Dataset records –
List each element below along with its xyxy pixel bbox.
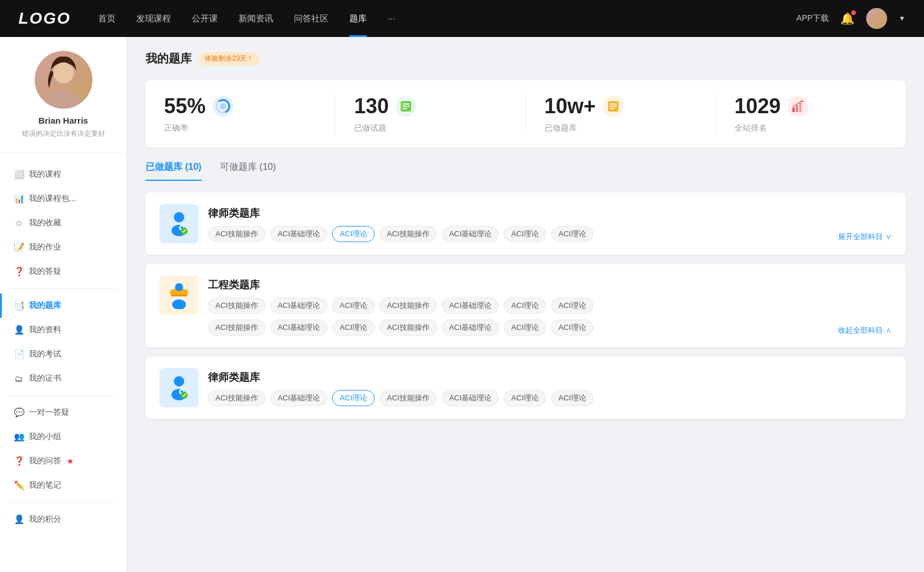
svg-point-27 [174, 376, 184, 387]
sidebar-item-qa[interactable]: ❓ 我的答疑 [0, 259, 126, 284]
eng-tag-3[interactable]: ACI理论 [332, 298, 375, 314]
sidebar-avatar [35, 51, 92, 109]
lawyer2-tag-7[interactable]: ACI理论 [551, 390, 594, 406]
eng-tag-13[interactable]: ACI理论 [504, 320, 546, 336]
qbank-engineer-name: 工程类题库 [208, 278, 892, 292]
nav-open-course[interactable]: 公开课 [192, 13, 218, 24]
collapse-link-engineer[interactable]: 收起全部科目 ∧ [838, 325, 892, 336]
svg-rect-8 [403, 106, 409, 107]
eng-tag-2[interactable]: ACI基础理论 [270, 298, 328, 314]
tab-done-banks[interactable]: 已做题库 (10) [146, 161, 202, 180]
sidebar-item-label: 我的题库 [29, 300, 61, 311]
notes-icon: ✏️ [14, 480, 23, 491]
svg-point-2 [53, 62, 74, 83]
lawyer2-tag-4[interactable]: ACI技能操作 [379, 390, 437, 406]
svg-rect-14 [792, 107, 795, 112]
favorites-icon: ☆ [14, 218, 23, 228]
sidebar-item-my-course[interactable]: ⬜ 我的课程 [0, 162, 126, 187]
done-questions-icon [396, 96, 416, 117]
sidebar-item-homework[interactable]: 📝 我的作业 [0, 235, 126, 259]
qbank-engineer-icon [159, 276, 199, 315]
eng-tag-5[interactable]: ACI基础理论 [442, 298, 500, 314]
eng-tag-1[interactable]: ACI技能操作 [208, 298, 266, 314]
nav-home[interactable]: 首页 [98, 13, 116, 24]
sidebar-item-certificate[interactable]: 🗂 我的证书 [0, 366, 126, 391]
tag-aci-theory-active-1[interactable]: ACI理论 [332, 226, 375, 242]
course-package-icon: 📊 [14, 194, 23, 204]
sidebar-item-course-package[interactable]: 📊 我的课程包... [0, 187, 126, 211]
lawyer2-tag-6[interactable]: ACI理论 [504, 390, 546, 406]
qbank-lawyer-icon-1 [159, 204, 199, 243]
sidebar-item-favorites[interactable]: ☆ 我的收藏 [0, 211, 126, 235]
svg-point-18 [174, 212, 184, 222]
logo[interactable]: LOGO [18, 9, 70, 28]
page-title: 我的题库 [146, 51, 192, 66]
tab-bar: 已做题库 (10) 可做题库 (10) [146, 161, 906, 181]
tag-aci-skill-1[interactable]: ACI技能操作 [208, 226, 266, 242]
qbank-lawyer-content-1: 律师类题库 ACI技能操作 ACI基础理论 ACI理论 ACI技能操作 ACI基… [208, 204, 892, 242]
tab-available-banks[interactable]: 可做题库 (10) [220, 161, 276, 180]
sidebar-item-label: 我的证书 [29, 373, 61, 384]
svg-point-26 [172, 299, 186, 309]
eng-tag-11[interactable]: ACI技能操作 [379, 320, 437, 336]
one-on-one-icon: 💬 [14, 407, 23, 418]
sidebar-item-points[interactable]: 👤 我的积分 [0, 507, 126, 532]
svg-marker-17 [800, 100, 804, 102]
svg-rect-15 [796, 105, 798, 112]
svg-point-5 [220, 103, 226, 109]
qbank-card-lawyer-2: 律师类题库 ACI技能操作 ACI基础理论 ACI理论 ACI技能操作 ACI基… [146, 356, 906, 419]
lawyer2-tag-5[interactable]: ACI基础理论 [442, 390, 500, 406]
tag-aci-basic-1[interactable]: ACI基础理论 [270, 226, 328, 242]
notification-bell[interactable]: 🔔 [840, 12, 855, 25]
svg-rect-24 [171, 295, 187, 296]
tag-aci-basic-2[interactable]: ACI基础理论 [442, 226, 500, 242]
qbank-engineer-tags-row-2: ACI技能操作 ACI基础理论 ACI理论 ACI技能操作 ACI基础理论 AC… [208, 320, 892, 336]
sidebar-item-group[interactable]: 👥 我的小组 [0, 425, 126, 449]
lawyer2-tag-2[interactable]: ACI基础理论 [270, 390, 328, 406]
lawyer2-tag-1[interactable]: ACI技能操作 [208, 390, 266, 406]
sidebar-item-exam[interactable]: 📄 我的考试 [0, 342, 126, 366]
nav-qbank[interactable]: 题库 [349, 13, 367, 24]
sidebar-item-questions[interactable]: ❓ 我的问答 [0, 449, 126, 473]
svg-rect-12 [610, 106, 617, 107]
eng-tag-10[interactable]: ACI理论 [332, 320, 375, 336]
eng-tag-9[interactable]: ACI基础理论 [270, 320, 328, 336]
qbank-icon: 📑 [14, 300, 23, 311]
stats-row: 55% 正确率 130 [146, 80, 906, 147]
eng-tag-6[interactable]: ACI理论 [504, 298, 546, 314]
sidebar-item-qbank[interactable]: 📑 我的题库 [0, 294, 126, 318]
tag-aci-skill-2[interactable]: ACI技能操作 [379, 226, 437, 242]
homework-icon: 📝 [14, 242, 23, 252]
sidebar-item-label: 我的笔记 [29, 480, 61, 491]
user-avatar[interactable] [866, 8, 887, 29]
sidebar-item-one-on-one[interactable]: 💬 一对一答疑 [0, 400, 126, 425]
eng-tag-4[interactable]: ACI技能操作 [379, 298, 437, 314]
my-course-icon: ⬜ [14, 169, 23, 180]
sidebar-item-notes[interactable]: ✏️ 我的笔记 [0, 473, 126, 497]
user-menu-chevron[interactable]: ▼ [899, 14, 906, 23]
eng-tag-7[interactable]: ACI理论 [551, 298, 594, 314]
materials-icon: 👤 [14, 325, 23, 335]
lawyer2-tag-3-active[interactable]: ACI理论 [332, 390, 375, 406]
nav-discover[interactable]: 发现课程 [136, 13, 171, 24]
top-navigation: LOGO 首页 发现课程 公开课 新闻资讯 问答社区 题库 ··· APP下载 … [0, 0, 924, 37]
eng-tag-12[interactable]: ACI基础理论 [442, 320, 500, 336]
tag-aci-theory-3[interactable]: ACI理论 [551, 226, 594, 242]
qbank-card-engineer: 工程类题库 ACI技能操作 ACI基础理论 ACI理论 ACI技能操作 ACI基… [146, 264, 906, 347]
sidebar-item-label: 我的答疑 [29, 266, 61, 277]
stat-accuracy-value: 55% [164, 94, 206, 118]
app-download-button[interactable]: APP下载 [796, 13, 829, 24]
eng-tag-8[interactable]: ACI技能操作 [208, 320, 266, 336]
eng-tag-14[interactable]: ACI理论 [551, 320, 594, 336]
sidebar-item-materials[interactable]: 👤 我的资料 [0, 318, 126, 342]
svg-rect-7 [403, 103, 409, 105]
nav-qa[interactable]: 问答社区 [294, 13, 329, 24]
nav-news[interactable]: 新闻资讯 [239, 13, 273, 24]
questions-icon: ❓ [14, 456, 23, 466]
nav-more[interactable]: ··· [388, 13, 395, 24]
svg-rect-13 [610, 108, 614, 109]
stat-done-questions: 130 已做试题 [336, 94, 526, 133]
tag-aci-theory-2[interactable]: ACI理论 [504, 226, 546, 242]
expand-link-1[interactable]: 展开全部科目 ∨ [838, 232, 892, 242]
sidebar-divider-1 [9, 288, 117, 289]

Exercise prompt – For each line in the data that holds the word "package", copy the line.

Exercise answer –
course-package-icon: 📊 [14, 194, 23, 204]
sidebar-item-course-package[interactable]: 📊 我的课程包... [0, 187, 126, 211]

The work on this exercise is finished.